Each party confirms and agrees that such party (i) has relied on his or her own judgment and has not been induced to sign or execute this Agreement by promises, agreements or representations not expressly stated herein, (ii) has freely and willingly executed this Agreement and hereby expressly disclaims reliance on any fact, promise, undertaking or representation made by the other party, save and except for the express agreements and representations contained in this Agreement, (iii) waives any right to additional information regarding the matters governed and effected by this Agreement, (iv) was not in a significantly disparate bargaining position with the other party, and (v) has been represented by legal counsel in this matter [or has voluntarily and of his or her own judgment waived his or her right to seek counsel].

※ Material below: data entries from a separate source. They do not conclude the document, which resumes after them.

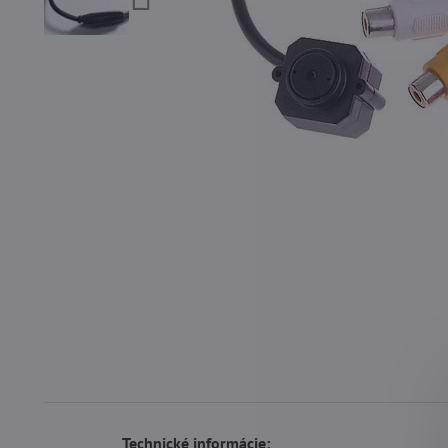
Technické informácie: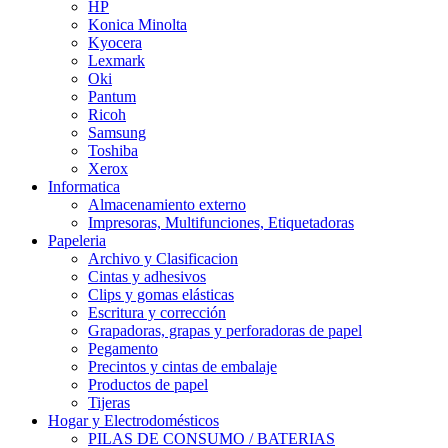
HP
Konica Minolta
Kyocera
Lexmark
Oki
Pantum
Ricoh
Samsung
Toshiba
Xerox
Informatica
Almacenamiento externo
Impresoras, Multifunciones, Etiquetadoras
Papeleria
Archivo y Clasificacion
Cintas y adhesivos
Clips y gomas elásticas
Escritura y corrección
Grapadoras, grapas y perforadoras de papel
Pegamento
Precintos y cintas de embalaje
Productos de papel
Tijeras
Hogar y Electrodomésticos
PILAS DE CONSUMO / BATERIAS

J. Theft By A Fiduciary-Client Attorneys representing guardians generally advise their clients of their fiduciary duties at the time of their appointment and assist those clients in complying with the provisions of the Texas Estates Code during the period of their administration. But, the realities of practicing law teach us that not all clients are perfect and not all clients follow their attorney’s advice. When those clients are acting as a fiduciary, the client’s actions may become a reflection on his or her attorney. Furthermore, the client may have unknowingly used the attorney’s

services to further the client’s fraudulent conduct. For example, a person may engage an attorney to obtain his or her appointment as a fiduciary and then use those fiduciary assets for his or her personal benefit. Upon discovering the nefarious conduct, the attorney representing the fiduciary must decide whether he or she can continue to represent the fiduciary and, regardless, whether they can do anything ethically to rectify or mitigate the damage cause by the fiduciary’s breach. In deciding on a course of action, it is important to recognize that there is no clear authority that requires the disclose information gained from attorney-client communications regarding theft of fiduciary property, or fraud on the fiduciary estate. Rule 1.05 provides as follows:

(c) A lawyer may reveal confidential information:

... (7) When the lawyer has reason to believe it is necessary to do so in order to prevent the client from committing a criminal or fraudulent act. (8) To the extent revelation reasonably appears necessary to rectify the consequences of a client’s criminal or fraudulent act in the commission of which the lawyer’s services had been used.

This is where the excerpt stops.